If we understand well, two statements are equivalent. Indeed the noise of the feature is $z(X_{t+s}) - \mathbb{E}[z(X\_{t+s})\vert X_t] = z(X\_{t+s}) -[ {\cal T}\_s z ] (X_t)$ , and from one trajectory we only observe an instance of the r. v. $z(X_{t+s})$ , and not the output of TO.
Please see our general reply.

Ref: [D] Zhang et al., Effective dynamics along given reaction coordinates and reaction rate theory. Faraday Discuss. (2016)

2024-08-12

Thank you for these nice explanations! I fully agree that studying and recovering dynamics from biased simulations is an important problem and appreciate any ML work done for it. I think the paper should be accepted.

I appreciate the chignolin experiment.

Minor: Could you put your work a bit into context with "Implicit Transfer Operator Learning: Multiple Time-Resolution Surrogates for Molecular Dynamics" https://arxiv.org/abs/2305.18046 . They only learn the transfer operator. However, they also provide experiments on Chignolin. Are there inherent reasons why learning the generator might scale worse than learning the operator?

My main concern (maybe it was naive) was in thinking that CVs (which you are learning by learning the generator and using its eigenfunctions) main or only value is in using them for further biased simulations. Thus, the question of why one biased simulation with your CVs would be better than the first biased simulation. This also seems valuable, and you suggest it in the general rebuttal, but do not try it. \ Important:
However, as far as I understand, you suggest that I was wrong in assuming that learning the generator is only valuable for obtaining CVs and using them for biasing simulations.
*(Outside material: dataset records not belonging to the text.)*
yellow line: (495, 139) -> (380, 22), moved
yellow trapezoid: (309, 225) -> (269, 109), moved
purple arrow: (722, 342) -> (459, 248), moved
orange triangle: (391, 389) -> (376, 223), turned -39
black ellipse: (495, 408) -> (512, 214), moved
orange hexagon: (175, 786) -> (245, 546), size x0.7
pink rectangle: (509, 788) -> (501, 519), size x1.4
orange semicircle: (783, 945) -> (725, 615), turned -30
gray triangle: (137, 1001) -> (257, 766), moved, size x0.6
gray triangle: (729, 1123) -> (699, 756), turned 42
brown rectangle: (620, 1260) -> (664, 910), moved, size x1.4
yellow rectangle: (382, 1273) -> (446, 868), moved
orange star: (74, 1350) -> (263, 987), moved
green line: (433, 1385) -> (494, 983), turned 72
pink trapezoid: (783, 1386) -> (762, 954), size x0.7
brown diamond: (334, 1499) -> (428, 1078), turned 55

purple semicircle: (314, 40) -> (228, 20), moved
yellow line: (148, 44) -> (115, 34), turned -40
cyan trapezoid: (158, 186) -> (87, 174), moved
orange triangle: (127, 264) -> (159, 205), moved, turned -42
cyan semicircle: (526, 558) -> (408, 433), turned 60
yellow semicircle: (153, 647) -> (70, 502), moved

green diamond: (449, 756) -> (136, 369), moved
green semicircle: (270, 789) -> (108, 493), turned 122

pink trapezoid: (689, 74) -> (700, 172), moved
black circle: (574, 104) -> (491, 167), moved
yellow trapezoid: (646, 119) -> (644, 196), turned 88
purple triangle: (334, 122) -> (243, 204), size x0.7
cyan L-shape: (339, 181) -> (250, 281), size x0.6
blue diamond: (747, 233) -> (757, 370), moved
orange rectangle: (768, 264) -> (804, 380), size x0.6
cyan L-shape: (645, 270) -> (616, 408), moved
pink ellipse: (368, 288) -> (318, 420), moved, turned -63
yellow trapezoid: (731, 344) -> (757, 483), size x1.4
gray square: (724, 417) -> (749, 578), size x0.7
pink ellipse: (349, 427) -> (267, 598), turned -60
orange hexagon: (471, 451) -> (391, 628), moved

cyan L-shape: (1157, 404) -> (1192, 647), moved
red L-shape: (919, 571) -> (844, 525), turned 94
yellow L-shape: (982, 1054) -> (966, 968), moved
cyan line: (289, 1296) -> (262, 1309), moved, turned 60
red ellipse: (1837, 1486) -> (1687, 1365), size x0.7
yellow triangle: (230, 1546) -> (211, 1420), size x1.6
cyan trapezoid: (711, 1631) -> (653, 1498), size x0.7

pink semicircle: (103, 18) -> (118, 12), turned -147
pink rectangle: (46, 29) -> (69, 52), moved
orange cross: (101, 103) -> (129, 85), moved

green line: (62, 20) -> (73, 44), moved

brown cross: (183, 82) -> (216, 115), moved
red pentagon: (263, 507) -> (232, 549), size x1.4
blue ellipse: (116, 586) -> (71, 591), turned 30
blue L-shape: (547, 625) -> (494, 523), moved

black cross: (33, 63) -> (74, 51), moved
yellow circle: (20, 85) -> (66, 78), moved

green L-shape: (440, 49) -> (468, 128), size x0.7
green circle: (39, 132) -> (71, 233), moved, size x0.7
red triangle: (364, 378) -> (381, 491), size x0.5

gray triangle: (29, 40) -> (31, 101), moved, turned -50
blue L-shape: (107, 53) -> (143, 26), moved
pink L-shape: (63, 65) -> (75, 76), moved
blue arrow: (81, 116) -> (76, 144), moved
Learning them is also valuable to e.g. recover the free energy surface from a biased simulation or to recover dynamical quantities about transitions - please let me know if this understanding is correct.

(sorry for the delayed reply - I will be quicker to respond in the remaining days)

评论- Acknowledgement of reviewer's comments

2024-08-12

We thank the reviewer for appreciating our rebuttal and suggesting our paper for acceptance. In the following we address the reviewer's additional questions.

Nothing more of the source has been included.